Licensed Professional Counselor-Associate Ashley Burks is here to help.
Licensed Professional Counselor-Associate Ashley Burks is here to help. Photo by Ruth Luna

Ashley Burks touches the doorknob to her office, wondering who might have put their hands on it while she was away. She looks through the room at the community health center where she works, gaming out all of the potential permutations of where her client may choose to sit down and how she'd safely position herself in response.

It's August 2020 and she's ready to get back to counseling but is hyper-aware that she hasn't seen a client in more than a year since finishing up at the University of Houston.  It's her first appointment since COVID-19 hit.

She runs through her non-negotiables again: Masks? Absolutely, and they'll stay on the whole time. Handshakes? Not a chance.

When her client arrives, he lets Burks open the door to her office for him before he plops down in the middle of the couch by the wall. He's a man in his 20s or 30s with long-distance relationship troubles who works in healthcare. She's relieved after he mentions his line of work, hoping it means he's taking coronavirus precautions seriously like she is.
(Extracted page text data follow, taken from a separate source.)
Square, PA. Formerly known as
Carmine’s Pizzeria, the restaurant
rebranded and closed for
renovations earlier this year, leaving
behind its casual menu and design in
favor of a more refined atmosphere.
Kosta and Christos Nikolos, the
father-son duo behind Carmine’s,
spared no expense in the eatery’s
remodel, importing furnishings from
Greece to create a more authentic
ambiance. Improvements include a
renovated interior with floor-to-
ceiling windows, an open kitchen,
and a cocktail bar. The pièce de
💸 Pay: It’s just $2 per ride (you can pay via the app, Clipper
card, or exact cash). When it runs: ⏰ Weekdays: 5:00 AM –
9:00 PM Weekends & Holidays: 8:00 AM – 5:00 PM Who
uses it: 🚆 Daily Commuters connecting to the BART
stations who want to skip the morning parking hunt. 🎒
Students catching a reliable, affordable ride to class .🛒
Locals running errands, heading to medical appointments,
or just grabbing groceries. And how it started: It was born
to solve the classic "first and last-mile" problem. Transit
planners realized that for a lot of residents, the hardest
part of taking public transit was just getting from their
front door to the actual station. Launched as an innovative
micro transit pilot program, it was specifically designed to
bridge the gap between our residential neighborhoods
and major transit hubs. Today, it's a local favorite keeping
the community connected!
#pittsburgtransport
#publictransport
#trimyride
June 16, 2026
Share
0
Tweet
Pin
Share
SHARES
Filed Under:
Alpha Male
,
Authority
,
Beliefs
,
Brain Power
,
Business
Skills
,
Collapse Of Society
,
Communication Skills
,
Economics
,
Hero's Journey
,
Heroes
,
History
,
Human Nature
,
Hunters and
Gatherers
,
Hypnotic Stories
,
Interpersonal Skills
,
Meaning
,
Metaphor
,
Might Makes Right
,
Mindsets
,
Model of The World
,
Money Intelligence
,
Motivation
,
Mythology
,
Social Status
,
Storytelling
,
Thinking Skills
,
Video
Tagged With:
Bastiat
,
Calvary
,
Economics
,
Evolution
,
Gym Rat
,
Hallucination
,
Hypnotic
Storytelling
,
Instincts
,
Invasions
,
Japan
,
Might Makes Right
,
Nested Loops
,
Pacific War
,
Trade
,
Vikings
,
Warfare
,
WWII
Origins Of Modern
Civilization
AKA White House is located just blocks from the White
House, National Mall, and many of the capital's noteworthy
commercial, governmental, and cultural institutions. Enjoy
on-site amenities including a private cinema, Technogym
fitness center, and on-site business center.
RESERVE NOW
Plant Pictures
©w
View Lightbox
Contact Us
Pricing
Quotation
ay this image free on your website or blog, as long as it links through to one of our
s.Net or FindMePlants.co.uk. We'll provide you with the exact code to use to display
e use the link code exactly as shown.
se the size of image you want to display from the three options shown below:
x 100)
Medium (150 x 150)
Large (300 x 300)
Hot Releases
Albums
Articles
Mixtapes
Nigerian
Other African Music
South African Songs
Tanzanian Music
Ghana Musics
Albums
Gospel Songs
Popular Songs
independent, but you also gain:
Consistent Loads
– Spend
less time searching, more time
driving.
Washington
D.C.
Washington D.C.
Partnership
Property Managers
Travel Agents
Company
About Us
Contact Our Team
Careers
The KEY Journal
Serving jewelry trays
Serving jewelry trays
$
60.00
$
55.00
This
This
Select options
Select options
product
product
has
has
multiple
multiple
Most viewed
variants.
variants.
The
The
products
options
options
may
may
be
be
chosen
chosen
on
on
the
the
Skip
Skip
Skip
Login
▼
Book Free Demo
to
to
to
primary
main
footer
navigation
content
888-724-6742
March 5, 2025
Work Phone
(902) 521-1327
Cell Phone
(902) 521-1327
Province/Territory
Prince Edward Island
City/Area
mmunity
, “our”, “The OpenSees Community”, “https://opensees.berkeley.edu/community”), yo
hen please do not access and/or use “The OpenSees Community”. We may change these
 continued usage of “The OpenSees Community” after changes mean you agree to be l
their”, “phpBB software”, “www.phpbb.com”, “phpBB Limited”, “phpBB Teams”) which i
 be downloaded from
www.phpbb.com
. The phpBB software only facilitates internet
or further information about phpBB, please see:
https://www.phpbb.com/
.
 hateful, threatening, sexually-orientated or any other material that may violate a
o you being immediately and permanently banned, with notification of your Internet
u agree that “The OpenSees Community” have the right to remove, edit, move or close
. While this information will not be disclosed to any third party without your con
The masks make hearing each other trickier than in her past therapy sessions, and since Burks has a hearing impairment, she finds herself having to ask her client to repeat himself more than she’d like. All the while, there are two little voices dueling in her head: the trained professional counselor, and the pandemic safety stickler.

“I just remember thinking ‘Wow, this seems pretty far apart to me for a counseling experience,’ but then the other half of me was like ‘Wow, this is not six feet!’” she says.
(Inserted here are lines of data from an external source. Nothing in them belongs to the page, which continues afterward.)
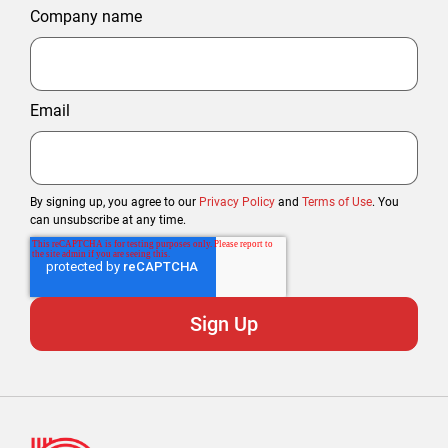
Company name
Email
By signing up, you agree to our
Privacy Policy
and
Terms of Use
. You
can unsubscribe at any time.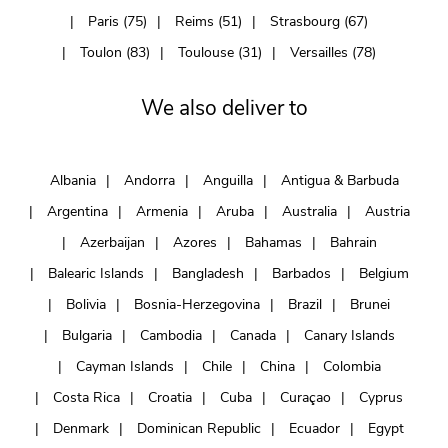
Paris (75)
Reims (51)
Strasbourg (67)
Toulon (83)
Toulouse (31)
Versailles (78)
We also deliver to
Albania
Andorra
Anguilla
Antigua & Barbuda
Argentina
Armenia
Aruba
Australia
Austria
Azerbaijan
Azores
Bahamas
Bahrain
Balearic Islands
Bangladesh
Barbados
Belgium
Bolivia
Bosnia-Herzegovina
Brazil
Brunei
Bulgaria
Cambodia
Canada
Canary Islands
Cayman Islands
Chile
China
Colombia
Costa Rica
Croatia
Cuba
Curaçao
Cyprus
Denmark
Dominican Republic
Ecuador
Egypt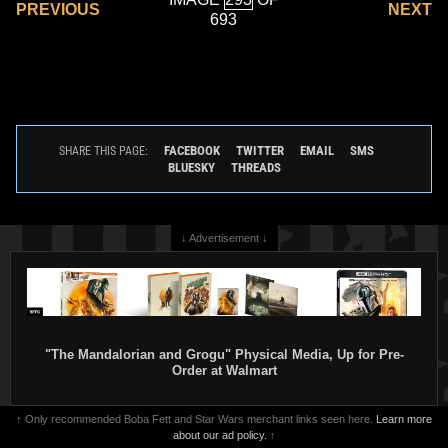
PREVIOUS
NEXT
693
FACEBOOK
TWITTER
EMAIL
SMS
SHARE THIS PAGE:
BLUESKY
THREADS
↓ Advertisement ↓
"The Mandalorian and Grogu" Physical Media, Up for Pre-
Order at Walmart
↑ Only recommended Boba Fett and Star Wars merchant links seen here.
Learn more
about our ad policy.
↑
Burks is one of many recent Houston-area counseling grads trying to get their careers off the ground in a world they never saw coming, at a time when more people than ever are struggling with mental health issues and the epidemic of isolation and loneliness wrought by COVID-19.

Not Enough Counselors to Go Around

At the same time that the pandemic has caused and exacerbated so many mental health issues and put counseling in even higher demand, little has changed in Texas where there simply aren't enough counselors in many parts of the state.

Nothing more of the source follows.